Chicken-Human Relationships: From Procrustean Genocide to Empathic Anthropomorphism
An Animal Rights Article from All-Creatures.org

FROM

By Karen Davis, Ph.D., United Poultry Concerns (UPC)
From The Spring 2010 issue Spring: A Journal of Archetype and Culture


Sound of a Battery Hen


You can tell me: if you come by the
North door, I am in the twelfth cage
On the left-hand side of the third row
From the floor; and in that cage
I am usually the middle one of eight or six or three.
But even without directions, you’d
Discover me. We have the same pale
Comb, clipped yellow beak and white or auburn
Feathers, but as the door opens and you
Hear above the electric fan a kind of
One-word wail, I am the one
Who sounds loudest in my head.


In Greek mythology, Procrustes (“the stretcher”) is a bandit who keeps an iron bed into which he forces people to fit. Watching his victims approach from his stronghold, Procrustes stretches or shrinks the bed in advance to predetermine their failure to fit into it so that he may torturously reshape them to suit his will.

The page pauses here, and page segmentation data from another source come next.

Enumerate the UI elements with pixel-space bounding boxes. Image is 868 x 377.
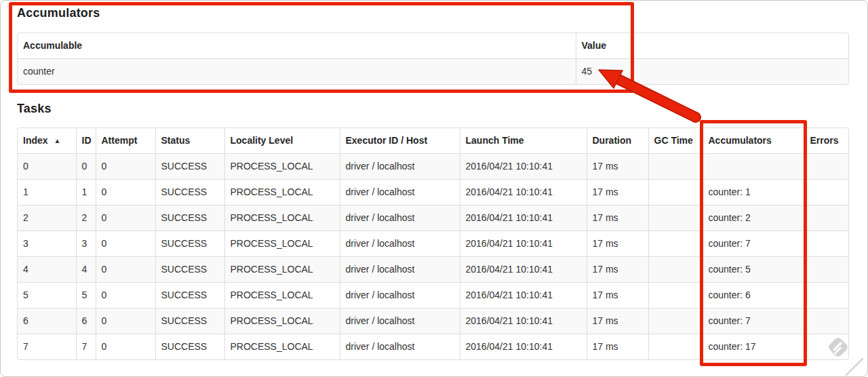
launch-time-column-header[interactable]: Launch Time — [460, 128, 587, 154]
tasks-header-row: Index▲ ID Attempt Status Locality Level … — [18, 128, 849, 154]
locality-level-cell: PROCESS_LOCAL — [224, 205, 340, 231]
gc-time-cell — [648, 334, 703, 360]
gc-time-column-header[interactable]: GC Time — [648, 128, 703, 154]
duration-cell: 17 ms — [587, 309, 648, 334]
attempt-cell: 0 — [96, 205, 155, 231]
duration-column-header[interactable]: Duration — [587, 128, 648, 154]
accumulators-cell: counter: 6 — [703, 283, 804, 309]
task-row: 6 6 0 SUCCESS PROCESS_LOCAL driver / loc… — [18, 309, 849, 334]
id-column-header[interactable]: ID — [76, 128, 96, 154]
executor-id-host-column-header[interactable]: Executor ID / Host — [340, 128, 460, 154]
locality-level-column-header[interactable]: Locality Level — [224, 128, 340, 154]
task-row: 5 5 0 SUCCESS PROCESS_LOCAL driver / loc… — [18, 283, 849, 309]
index-cell: 5 — [18, 283, 76, 309]
index-cell: 7 — [18, 334, 76, 360]
gc-time-cell — [648, 257, 703, 283]
gc-time-cell — [648, 231, 703, 257]
errors-cell — [804, 334, 849, 360]
accumulators-cell — [703, 154, 804, 180]
id-cell: 7 — [76, 334, 96, 360]
index-cell: 2 — [18, 205, 76, 231]
attempt-cell: 0 — [96, 309, 155, 334]
task-row: 0 0 0 SUCCESS PROCESS_LOCAL driver / loc… — [18, 154, 849, 180]
locality-level-cell: PROCESS_LOCAL — [224, 334, 340, 360]
task-row: 7 7 0 SUCCESS PROCESS_LOCAL driver / loc… — [18, 334, 849, 360]
attempt-column-header[interactable]: Attempt — [96, 128, 155, 154]
launch-time-cell: 2016/04/21 10:10:41 — [460, 283, 587, 309]
accumulators-cell: counter: 17 — [703, 334, 804, 360]
status-column-header[interactable]: Status — [155, 128, 224, 154]
id-cell: 6 — [76, 309, 96, 334]
id-cell: 3 — [76, 231, 96, 257]
accumulators-cell: counter: 2 — [703, 205, 804, 231]
accumulators-column-header[interactable]: Accumulators — [703, 128, 804, 154]
index-cell: 6 — [18, 309, 76, 334]
status-cell: SUCCESS — [155, 231, 224, 257]
executor-id-host-cell: driver / localhost — [340, 257, 460, 283]
locality-level-cell: PROCESS_LOCAL — [224, 231, 340, 257]
gc-time-cell — [648, 283, 703, 309]
errors-column-header[interactable]: Errors — [804, 128, 849, 154]
attempt-cell: 0 — [96, 180, 155, 205]
task-row: 4 4 0 SUCCESS PROCESS_LOCAL driver / loc… — [18, 257, 849, 283]
accumulators-header-row: Accumulable Value — [18, 33, 849, 59]
launch-time-cell: 2016/04/21 10:10:41 — [460, 205, 587, 231]
gc-time-cell — [648, 180, 703, 205]
gc-time-cell — [648, 205, 703, 231]
attempt-cell: 0 — [96, 334, 155, 360]
locality-level-cell: PROCESS_LOCAL — [224, 257, 340, 283]
errors-cell — [804, 205, 849, 231]
executor-id-host-cell: driver / localhost — [340, 309, 460, 334]
status-cell: SUCCESS — [155, 154, 224, 180]
errors-cell — [804, 180, 849, 205]
attempt-cell: 0 — [96, 257, 155, 283]
gc-time-cell — [648, 309, 703, 334]
index-column-header[interactable]: Index▲ — [18, 128, 76, 154]
errors-cell — [804, 283, 849, 309]
accumulable-cell: counter — [18, 59, 576, 85]
errors-cell — [804, 257, 849, 283]
launch-time-cell: 2016/04/21 10:10:41 — [460, 257, 587, 283]
index-cell: 1 — [18, 180, 76, 205]
value-column-header: Value — [576, 33, 849, 59]
duration-cell: 17 ms — [587, 154, 648, 180]
task-row: 2 2 0 SUCCESS PROCESS_LOCAL driver / loc… — [18, 205, 849, 231]
accumulators-cell: counter: 5 — [703, 257, 804, 283]
duration-cell: 17 ms — [587, 205, 648, 231]
locality-level-cell: PROCESS_LOCAL — [224, 180, 340, 205]
attempt-cell: 0 — [96, 231, 155, 257]
errors-cell — [804, 309, 849, 334]
accumulators-heading: Accumulators — [17, 6, 100, 20]
status-cell: SUCCESS — [155, 334, 224, 360]
status-cell: SUCCESS — [155, 283, 224, 309]
executor-id-host-cell: driver / localhost — [340, 205, 460, 231]
tasks-table: Index▲ ID Attempt Status Locality Level … — [17, 127, 849, 360]
accumulators-cell: counter: 7 — [703, 231, 804, 257]
executor-id-host-cell: driver / localhost — [340, 180, 460, 205]
status-cell: SUCCESS — [155, 205, 224, 231]
status-cell: SUCCESS — [155, 257, 224, 283]
duration-cell: 17 ms — [587, 231, 648, 257]
tasks-heading: Tasks — [17, 102, 52, 116]
status-cell: SUCCESS — [155, 180, 224, 205]
status-cell: SUCCESS — [155, 309, 224, 334]
accumulator-row: counter 45 — [18, 59, 849, 85]
gc-time-cell — [648, 154, 703, 180]
locality-level-cell: PROCESS_LOCAL — [224, 283, 340, 309]
launch-time-cell: 2016/04/21 10:10:41 — [460, 334, 587, 360]
attempt-cell: 0 — [96, 283, 155, 309]
launch-time-cell: 2016/04/21 10:10:41 — [460, 154, 587, 180]
accumulable-column-header: Accumulable — [18, 33, 576, 59]
launch-time-cell: 2016/04/21 10:10:41 — [460, 231, 587, 257]
locality-level-cell: PROCESS_LOCAL — [224, 309, 340, 334]
launch-time-cell: 2016/04/21 10:10:41 — [460, 180, 587, 205]
index-cell: 4 — [18, 257, 76, 283]
duration-cell: 17 ms — [587, 334, 648, 360]
accumulators-cell: counter: 1 — [703, 180, 804, 205]
index-cell: 0 — [18, 154, 76, 180]
spark-stage-page: Accumulators Accumulable Value counter 4… — [0, 0, 868, 377]
executor-id-host-cell: driver / localhost — [340, 231, 460, 257]
executor-id-host-cell: driver / localhost — [340, 334, 460, 360]
duration-cell: 17 ms — [587, 180, 648, 205]
page-corner-shadow — [846, 358, 864, 376]
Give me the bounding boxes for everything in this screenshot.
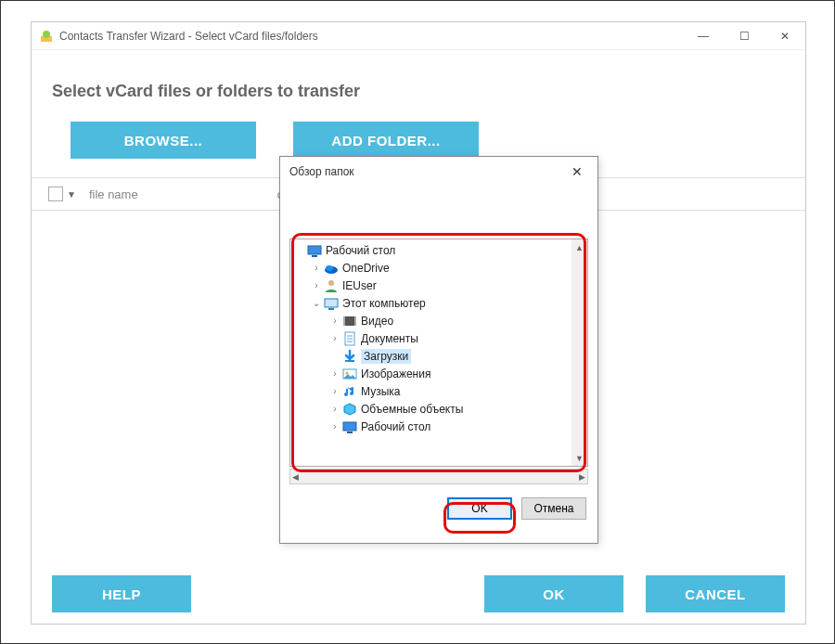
tree-item-label: Изображения <box>361 367 430 380</box>
svg-rect-20 <box>347 431 353 433</box>
tree-item[interactable]: ›OneDrive <box>290 259 572 277</box>
expander-closed-icon[interactable]: › <box>329 368 340 379</box>
svg-rect-16 <box>345 360 354 362</box>
expander-closed-icon[interactable]: › <box>311 280 322 290</box>
expander-closed-icon[interactable]: › <box>329 421 340 431</box>
dialog-title: Обзор папок <box>289 165 354 178</box>
pictures-icon <box>342 367 357 381</box>
svg-rect-7 <box>325 299 338 307</box>
tree-item[interactable]: ›Изображения <box>290 365 572 382</box>
tree-item[interactable]: ›Видео <box>290 312 572 329</box>
add-folder-button[interactable]: ADD FOLDER... <box>293 122 479 159</box>
expander-closed-icon[interactable]: › <box>311 263 322 273</box>
video-icon <box>342 314 357 328</box>
user-icon <box>324 278 339 293</box>
expander-open-icon[interactable]: ⌄ <box>311 298 322 308</box>
ok-button[interactable]: OK <box>484 575 623 612</box>
tree-item[interactable]: ⌄Этот компьютер <box>290 294 572 312</box>
tree-item-label: IEUser <box>342 279 377 292</box>
tree-item[interactable]: ›Объемные объекты <box>290 400 572 418</box>
folder-tree[interactable]: Рабочий стол›OneDrive›IEUser⌄Этот компью… <box>289 238 588 467</box>
tree-item[interactable]: Загрузки <box>290 347 572 365</box>
tree-item-label: Рабочий стол <box>326 244 395 257</box>
svg-rect-8 <box>328 308 334 310</box>
maximize-button[interactable]: ☐ <box>724 22 764 50</box>
titlebar[interactable]: Contacts Transfer Wizard - Select vCard … <box>32 22 805 50</box>
docs-icon <box>342 331 357 346</box>
minimize-button[interactable]: — <box>683 22 724 50</box>
desktop-icon <box>307 243 322 258</box>
svg-point-5 <box>326 265 333 271</box>
tree-item[interactable]: ›Рабочий стол <box>290 418 572 435</box>
window-title: Contacts Transfer Wizard - Select vCard … <box>59 30 318 43</box>
expander-closed-icon[interactable]: › <box>329 386 340 396</box>
svg-point-6 <box>328 280 334 286</box>
browse-button[interactable]: BROWSE... <box>71 122 256 159</box>
tree-item-label: Документы <box>361 332 418 345</box>
expander-closed-icon[interactable]: › <box>329 404 340 414</box>
tree-item-label: OneDrive <box>342 262 390 275</box>
objects-icon <box>342 402 357 417</box>
tree-item[interactable]: ›Документы <box>290 329 572 347</box>
vertical-scrollbar[interactable]: ▲ ▼ <box>572 239 587 466</box>
browse-folder-dialog: Обзор папок ✕ Рабочий стол›OneDrive›IEUs… <box>279 156 598 544</box>
scroll-right-icon[interactable]: ▶ <box>579 472 585 482</box>
tree-item[interactable]: ›Музыка <box>290 382 572 400</box>
pc-icon <box>324 296 339 311</box>
tree-item-label: Загрузки <box>361 349 411 364</box>
tree-item-label: Объемные объекты <box>361 403 463 416</box>
tree-item-label: Музыка <box>361 385 400 398</box>
select-all-checkbox[interactable] <box>48 187 63 201</box>
music-icon <box>342 384 357 399</box>
svg-rect-10 <box>343 316 345 326</box>
dialog-close-icon[interactable]: ✕ <box>566 164 588 179</box>
svg-point-1 <box>43 31 50 38</box>
dialog-titlebar[interactable]: Обзор папок ✕ <box>280 157 597 187</box>
download-icon <box>342 349 357 364</box>
expander-closed-icon[interactable]: › <box>329 316 340 326</box>
scroll-down-icon[interactable]: ▼ <box>572 450 587 466</box>
dialog-cancel-button[interactable]: Отмена <box>521 497 586 520</box>
col-filename[interactable]: file name <box>89 187 138 201</box>
tree-item-label: Этот компьютер <box>342 297 426 310</box>
instruction-text: Select vCard files or folders to transfe… <box>52 82 785 101</box>
close-button[interactable]: ✕ <box>764 22 805 50</box>
help-button[interactable]: HELP <box>52 575 191 612</box>
horizontal-scrollbar[interactable]: ◀ ▶ <box>289 469 588 484</box>
scroll-up-icon[interactable]: ▲ <box>572 239 587 255</box>
expander-closed-icon[interactable]: › <box>329 333 340 343</box>
app-icon <box>39 29 54 44</box>
cancel-button[interactable]: CANCEL <box>646 575 785 612</box>
svg-rect-11 <box>354 316 356 326</box>
svg-rect-19 <box>343 422 356 431</box>
tree-item[interactable]: ›IEUser <box>290 277 572 294</box>
dialog-ok-button[interactable]: OK <box>447 497 512 520</box>
tree-item-label: Рабочий стол <box>361 420 430 433</box>
svg-rect-2 <box>308 246 321 254</box>
svg-rect-3 <box>312 255 317 257</box>
desktop2-icon <box>342 419 357 434</box>
select-all-dropdown-icon[interactable]: ▼ <box>67 189 76 200</box>
svg-rect-9 <box>343 316 356 326</box>
tree-item-label: Видео <box>361 315 393 328</box>
tree-item[interactable]: Рабочий стол <box>290 241 572 259</box>
scroll-left-icon[interactable]: ◀ <box>292 472 299 482</box>
onedrive-icon <box>324 261 339 276</box>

If the victims are too tall, he amputates their limbs; if they are too short, he stretches them to size.
I suggest that Procrustes is a particularly “fit” symbol of the false anthropomorphism used by many human cultures, in particular today’s industrialized society, to force nonhuman animals into constructions fundamentally alien and inimical to their nature.
The wishes and desires of the modern human psyche seldom coincide with the needs and desires of animals; hence a Procrustean solution is sought whereby the animal is either cut down to size or stretched to fit the agenda.
In diverse aspects of our modern human culture, animals are physically altered, rhetorically disfigured, and ontologically obliterated to mirror and model the goals of their exploiters.